Scaling KRaft controllers

Scale the number of KRaft controllers in a Cloudera Base on premises cluster by adding or removing KRaft Controller role instances.

The number of KRaft controllers provisioned in a Cloudera Base on premises cluster can be scaled. Scaling is done by adding or deleting KRaft Controller role instances in the cluster and then executing the Add KRaft Controller to Quorum or Remove KRaft Controller from Quorum actions. Kafka in Cloudera Base on premises deployments use Dynamic KRaft Quorums.

Scaling up KRaft controllers

Scale KRaft controllers up by adding new KRaft Controller role instances to your Kafka service and adding the controllers to the KRaft Quorum using the Add KRaft Controller to Quorum action.

  • Ensure that the cluster, its hosts, and all its services are healthy.

  • Ensure that the majority of the KRaft Quorum is healthy and operational.

  • Cloudera recommends deploying KRaft Controller roles on hosts that do not have Kafka Broker roles. This avoids both controllers and brokers going down during a host failure. Controllers and brokers also have different system requirements. For more information on how to add a new host, see Adding a Host to a Cluster.

  • To withstand N concurrent failures, you must scale to a total of 2N + 1 controllers to ensure the KRaft quorum remains functional. For example, a cluster of five controllers (2x2 + 1) can tolerate up to two concurrent failures without impacting availability.
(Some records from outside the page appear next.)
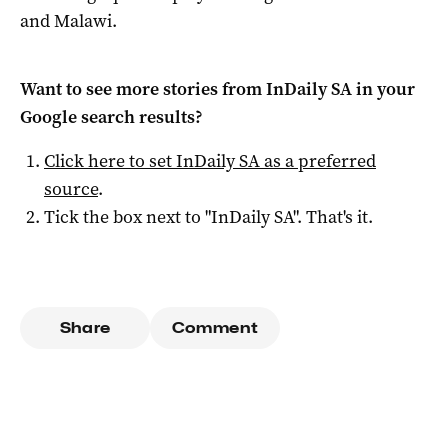
and Malawi.
Want to see more stories from
InDaily SA
in your
Google search results?
Click here to set
InDaily SA
as a preferred
source
.
Tick the box next to "
InDaily SA
". That's it.
Share
Comment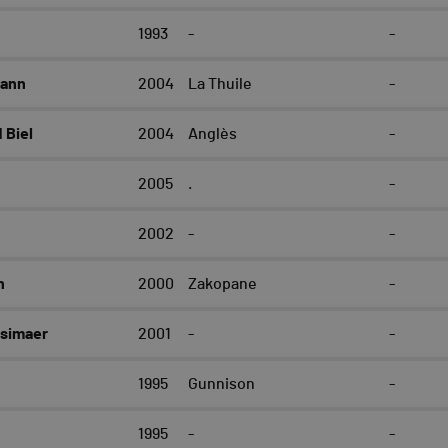
1993
-
-
mann
2004
La Thuile
-
Biel
2004
Anglès
-
2005
.
-
2002
-
-
n
2000
Zakopane
-
simaer
2001
-
-
1995
Gunnison
-
1995
-
-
  • If you are scaling from a single controller, you can scale to three or more, but will not be able to scale down to a single controller.
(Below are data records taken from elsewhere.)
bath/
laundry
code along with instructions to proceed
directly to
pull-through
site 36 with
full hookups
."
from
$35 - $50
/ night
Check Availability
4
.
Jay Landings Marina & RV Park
  1. In Cloudera Manager, select the Kafka service.
  2. Go to Instances.
  3. Click Add Role Instances.
  4. Click Select hosts found under KRaft Controller.
  5. In the host selection dialog, select one or more hosts and click OK.
    You can select the checkbox next to the Hostname column header to select all available hosts.
  6. Click Continue.
  7. Optional: Review and configure the properties available on the Review Changes page based on your cluster and requirements.
  8. Click Finish.
  9. Select the newly added role instances.
  10. Click Actions for Selected > Start.
  11. Review the list of instances that will be started and click Start.
  12. For each newly added KRaft Controller role, run the Add KRaft Controller to Quorum role level action.
    1. Select a newly added KRaft Controller role instance.
    2. Click Actions > Add KRaft Controller to Quorum.
    3. Wait until the command completes and click Close.
    4. Repeat these steps for each newly added KRaft Controller role.
  13. Restart the Kafka service to clear configuration staleness warnings.
The newly added KRaft Controller roles are part of the KRaft Quorum and the Kafka service reflects the updated configuration.

Scaling down KRaft controllers

Scale KRaft controllers down by removing KRaft Controller role instances from your Kafka service and then removing them from the KRaft Quorum using the Remove KRaft Controller from Quorum action. The role instances can be deleted after the downscale process is finished.

  • Ensure that the cluster, its hosts, and all its services are healthy.

  • Ensure that the majority of the KRaft Quorum is healthy and operational.

  • When scaling down, you can remove a maximum of N controllers if you have a total of 2N + 1 roles to ensure you preserve a majority of the quorum. For example, you can reduce a cluster from five controllers to three by removing two roles, but you cannot reduce a three controller cluster further as it would violate the minimum supported count.

  • You must always scale to an odd number of controllers and maintain a minimum of three roles, as scaling to fewer than three controllers is not supported.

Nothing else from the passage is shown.